» **Problem statement**
Below are records; work out how many of their lines contain the word "cómo" and reply with the number only.

(Available data Opens)

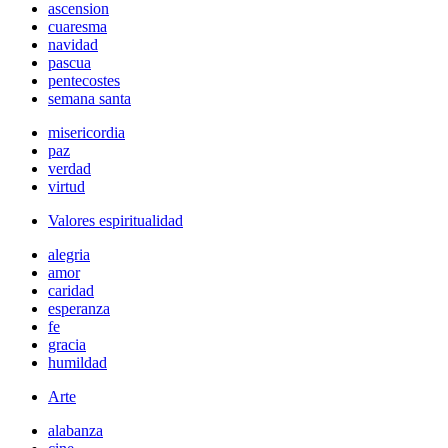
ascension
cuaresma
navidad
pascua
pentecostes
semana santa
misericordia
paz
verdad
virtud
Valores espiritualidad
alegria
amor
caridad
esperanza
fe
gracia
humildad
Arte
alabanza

(Available data Closes)
(Available data Opens)

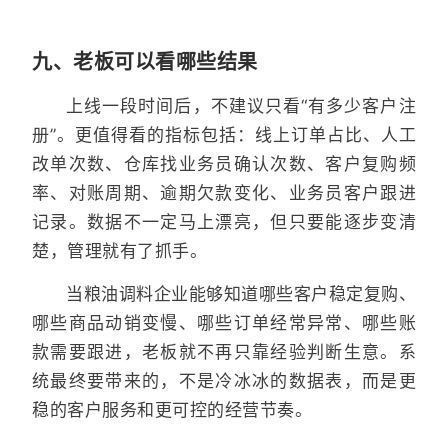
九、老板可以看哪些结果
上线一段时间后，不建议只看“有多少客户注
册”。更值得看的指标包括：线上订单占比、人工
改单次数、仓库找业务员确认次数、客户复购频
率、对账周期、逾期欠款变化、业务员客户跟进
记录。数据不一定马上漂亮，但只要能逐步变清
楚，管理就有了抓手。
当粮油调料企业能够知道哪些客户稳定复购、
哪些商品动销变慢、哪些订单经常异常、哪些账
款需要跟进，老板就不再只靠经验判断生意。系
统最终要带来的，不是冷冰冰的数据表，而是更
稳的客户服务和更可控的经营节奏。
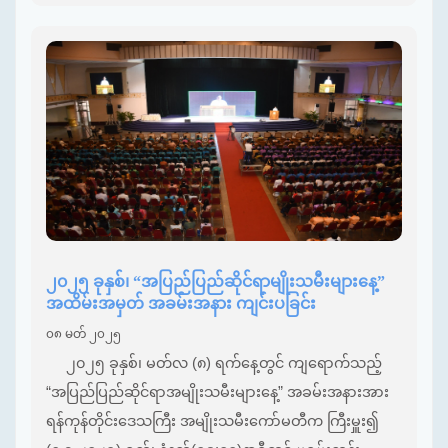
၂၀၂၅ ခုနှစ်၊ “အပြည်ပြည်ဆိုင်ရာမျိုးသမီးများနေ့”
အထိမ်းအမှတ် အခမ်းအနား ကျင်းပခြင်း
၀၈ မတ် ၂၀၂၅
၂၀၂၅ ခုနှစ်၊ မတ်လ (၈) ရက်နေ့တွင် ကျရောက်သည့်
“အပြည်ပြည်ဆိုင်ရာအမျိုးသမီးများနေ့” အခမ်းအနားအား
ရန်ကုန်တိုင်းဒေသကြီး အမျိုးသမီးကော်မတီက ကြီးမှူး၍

(Available data Closes)
(Available data Opens)

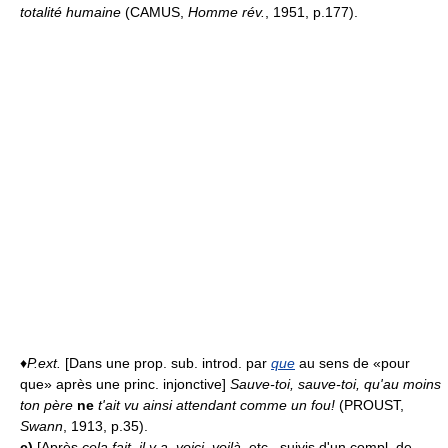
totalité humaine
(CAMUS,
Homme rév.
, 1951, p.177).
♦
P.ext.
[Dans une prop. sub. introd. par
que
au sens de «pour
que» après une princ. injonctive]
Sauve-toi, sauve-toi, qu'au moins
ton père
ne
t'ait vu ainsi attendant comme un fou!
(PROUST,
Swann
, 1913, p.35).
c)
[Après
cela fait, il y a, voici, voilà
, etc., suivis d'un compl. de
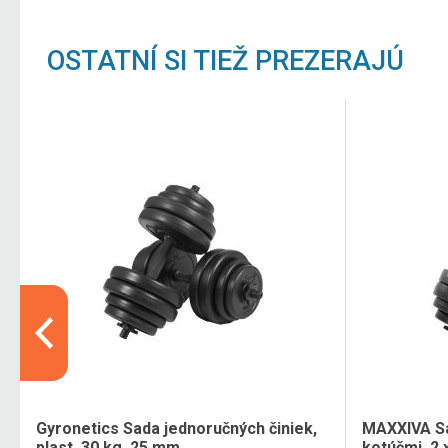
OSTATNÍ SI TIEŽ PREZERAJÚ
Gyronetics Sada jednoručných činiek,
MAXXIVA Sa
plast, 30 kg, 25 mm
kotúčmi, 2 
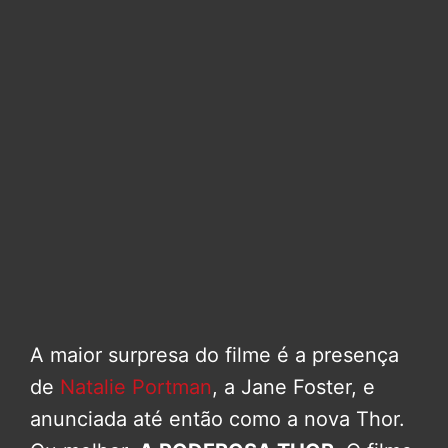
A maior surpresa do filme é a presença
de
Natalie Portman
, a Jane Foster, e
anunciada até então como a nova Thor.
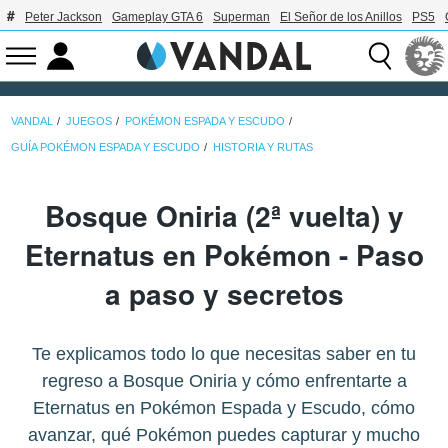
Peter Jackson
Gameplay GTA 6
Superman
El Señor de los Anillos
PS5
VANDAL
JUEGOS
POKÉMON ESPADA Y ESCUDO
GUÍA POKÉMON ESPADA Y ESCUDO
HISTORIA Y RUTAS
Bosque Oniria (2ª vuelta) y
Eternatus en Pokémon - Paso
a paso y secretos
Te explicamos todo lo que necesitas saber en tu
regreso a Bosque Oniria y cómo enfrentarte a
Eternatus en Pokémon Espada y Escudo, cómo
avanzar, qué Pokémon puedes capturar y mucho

(Available data Closes)

» **Solution below**
2